Tar balls land on Florida coast; oil closes off 19% of Gulf fishing

5/19/2010
BLADE NEWS SERVICES

KEY WEST, Fla. - Park rangers found dozens of tar balls along the beaches of southern Florida and a new computer model forecast black oil ringing the Florida peninsula next week, stoking fears yesterday for the state's tourism industry that fallout from the massive BP oil spill had reached the Sunshine State.

But the Coast Guard urged calm, saying it would not be known until later this week whether the 50 3-to-8-inch flattened tar balls found Monday and yesterday were from the Gulf of Mexico disaster or oil remnants from a passing ship.

Some of the tar balls were shipped to a Coast Guard laboratory in Connecticut to determine if they came from the Gulf spill.

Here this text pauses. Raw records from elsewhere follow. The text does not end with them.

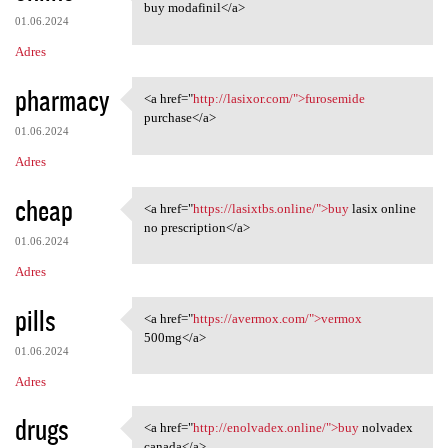
<a href="https://modafinilmip
buy modafinil</a>
01.06.2024
Adres
pharmacy
<a href="
http://lasixor.com/">furosemide
<a href="http://lasixor.com/"
purchase</a>
01.06.2024
Adres
cheap
<a href="
https://lasixtbs.online/">buy
lasix online
<a href="https://lasixtbs
no prescription</a>
01.06.2024
Adres
pills
<a href="
https://avermox.com/">vermox
<a href="https://avermox.com/
500mg</a>
01.06.2024
Adres
drugs
<a href="
http://enolvadex.online/">buy
nolvadex
<a href="http://enolvadex
canada</a>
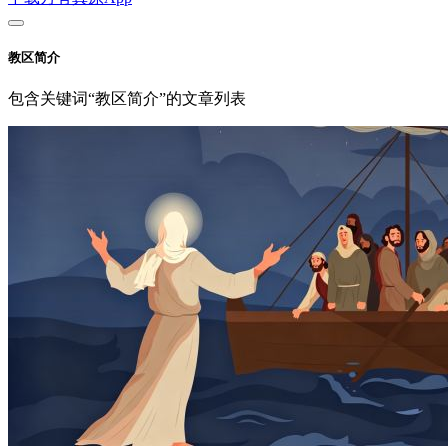
教区简介
包含关键词“教区简介”的文章列表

The discoveries stirred concerns for the environment and for Florida's economy, which depends largely on tourism.

The economies of several states took a hit when the National Oceanic and Atmospheric Administration said it had closed nearly 46,000 square miles, or about 19 percent of federal waters in the Gulf of Mexico.

That's up from 7 percent of the Gulf that's been closed to fishing boats since shortly after an offshore oil rig exploded April 20, killing 11 workers. Rig operator BP PLC estimates the well has leaked more than 5 million gallons.

The expanded ban covers an area that starts near the Louisiana coast and moves southeast in a diagonal line. From Mississippi to Pensacola, Fla., the ban starts about 30 miles offshore. It begins moving away from shore at the Florida-Alabama border.

In Washington, Interior Secretary Ken Salazar acknowledged his agency had been lax in overseeing offshore drilling activities and that contributed to the oil leak.

"There will be tremendous lessons to be learned here," Mr. Salazar told a Senate panel in his first appearance before Congress since the blowout on the Deepwater Horizon rig. Describing pending reforms in the Interior Department, Mr. Salazar cited a "collective responsibility" for the spill that included the federal agency he manages, he said.

Coast Guard Admiral Thad Allen told the Senate Commerce Committee the growing size and scattershot nature of the oil spill were creating "severe challenges" in containing it and cleaning it up. He called it more complicated than any spill he's ever seen.

"What we're basically trying to do is protect the whole coast at one time," Admiral Allen said.

Mr. Salazar, testifying before the Senate Energy and Natural Resources Committee, promised an overhaul of federal regulations and said blame for the BP spill rests with industry and the government, particularly his agency's Minerals Management Service.

"We need to clean up that house," Mr. Salazar said of the service. While most of the agency's 1,700 employees are reliable and trustworthy, he said, there were "a few bad apples."

President Obama, who has decried the "cozy relationship" between government regulators and the energy industry, has proposed splitting the agency into two parts to separate regulatory duties from those who collect royalty fees from oil and gas companies.

BP said it was collecting about 84,000 gallons a day from a mile-long tube drawing oil from the blown-out well to a ship on the surface. But it cautioned that increasing the flow through the tube would be difficult.

The company is planning to try to "kill" the well and stop the flow by pumping heavy mud into the well shaft this weekend, officials said.

Jane Lubchenco, administrator of the National Oceanic and Atmospheric Administration, told the Senate committee it is unclear whether any oil from the spill has reached the powerful Gulf current that would take it to the Florida Keys and possibly beyond.

But if that were to happen, said Ms. Lubchenco, "it would likely be significantly weathered and degraded and possibly diluted" and be in the form of tar balls, not fresh oil. She said tar balls found on the Florida Keys may have stemmed from the explosion and not the flow of oil from the well and pipes at sea bottom.